(Saved data entries)

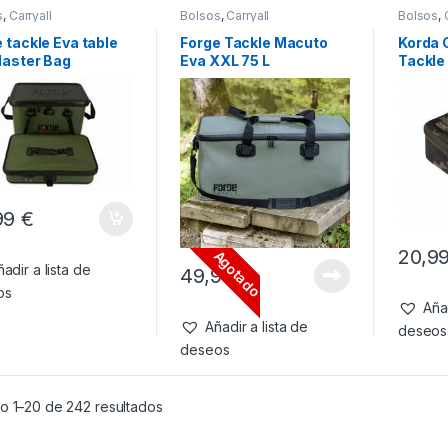
s
,
Carryall
Bolsos
,
Carryall
Bolsos
,
 tackle Eva table
Forge Tackle Macuto
Korda 
Master Bag
Eva XXL 75 L
Tackle
pact
Kamo
99
€
20,9
Agotado
adir a lista de
49,99
€
os
Añad
Añadir a lista de
deseos
deseos
o 1–20 de 242 resultados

WHAT THIS TASK INVOLVES
Without the pictures, give back the entries exactly.

OUTPUT OF THE EXERCISE
s
,
Carryall
Bolsos
,
Carryall
Bolsos
,
 tackle Eva table
Forge Tackle Macuto
Korda 
Master Bag
Eva XXL 75 L
Tackle
pact
Kamo
99
€
20,9
Agotado
adir a lista de
49,99
€
os
Añad
Añadir a lista de
deseos
deseos
o 1–20 de 242 resultados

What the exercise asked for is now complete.